● Given information
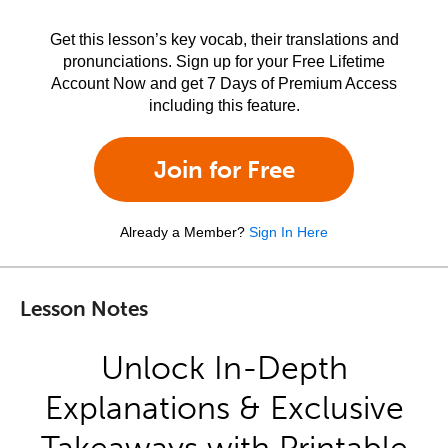
Get this lesson’s key vocab, their translations and
pronunciations. Sign up for your Free Lifetime
Account Now and get 7 Days of Premium Access
including this feature.
Join for Free
Already a Member?
Sign In Here
Lesson Notes
Unlock In-Depth
Explanations & Exclusive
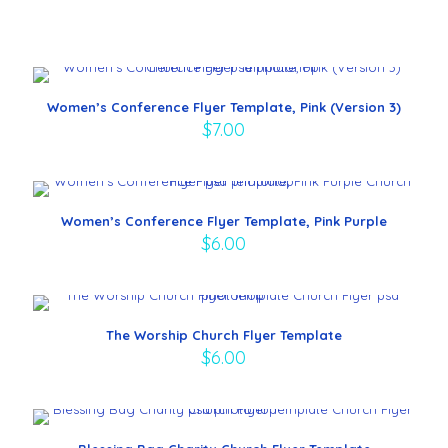
Women’s Conference Flyer Template, Pink (Version 3)
$
7.00
Women’s Conference Flyer Template, Pink Purple
$
6.00
The Worship Church Flyer Template
$
6.00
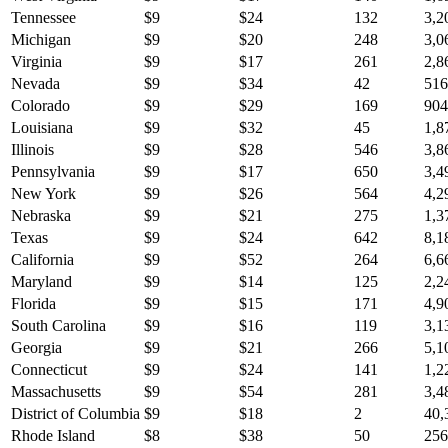
Tennessee
$
9
$
24
132
3,2
Michigan
$
9
$
20
248
3,0
Virginia
$
9
$
17
261
2,8
Nevada
$
9
$
34
42
516
Colorado
$
9
$
29
169
904
Louisiana
$
9
$
32
45
1,8
Illinois
$
9
$
28
546
3,8
Pennsylvania
$
9
$
17
650
3,4
New York
$
9
$
26
564
4,2
Nebraska
$
9
$
21
275
1,3
Texas
$
9
$
24
642
8,1
California
$
9
$
52
264
6,6
Maryland
$
9
$
14
125
2,2
Florida
$
9
$
15
171
4,9
South Carolina
$
9
$
16
119
3,1
Georgia
$
9
$
21
266
5,1
Connecticut
$
9
$
24
141
1,2
Massachusetts
$
9
$
54
281
3,4
District of Columbia
$
9
$
18
2
40,
Rhode Island
$
8
$
38
50
256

● Exercise requirements
Could you repeat every record exactly as written, with the pictures left out?

● Written solution
Get this lesson’s key vocab, their translations and
pronunciations. Sign up for your Free Lifetime
Account Now and get 7 Days of Premium Access
including this feature.
Join for Free
Already a Member?
Sign In Here
Lesson Notes
Unlock In-Depth
Explanations & Exclusive
Women’s Conference Flyer Template, Pink (Version 3)
$
7.00
Women’s Conference Flyer Template, Pink Purple
$
6.00
The Worship Church Flyer Template
$
6.00
Tennessee
$
9
$
24
132
3,2
Michigan
$
9
$
20
248
3,0
Virginia
$
9
$
17
261
2,8
Nevada
$
9
$
34
42
516
Colorado
$
9
$
29
169
904
Louisiana
$
9
$
32
45
1,8
Illinois
$
9
$
28
546
3,8
Pennsylvania
$
9
$
17
650
3,4
New York
$
9
$
26
564
4,2
Nebraska
$
9
$
21
275
1,3
Texas
$
9
$
24
642
8,1
California
$
9
$
52
264
6,6
Maryland
$
9
$
14
125
2,2
Florida
$
9
$
15
171
4,9
South Carolina
$
9
$
16
119
3,1
Georgia
$
9
$
21
266
5,1
Connecticut
$
9
$
24
141
1,2
Massachusetts
$
9
$
54
281
3,4
District of Columbia
$
9
$
18
2
40,
Rhode Island
$
8
$
38
50
256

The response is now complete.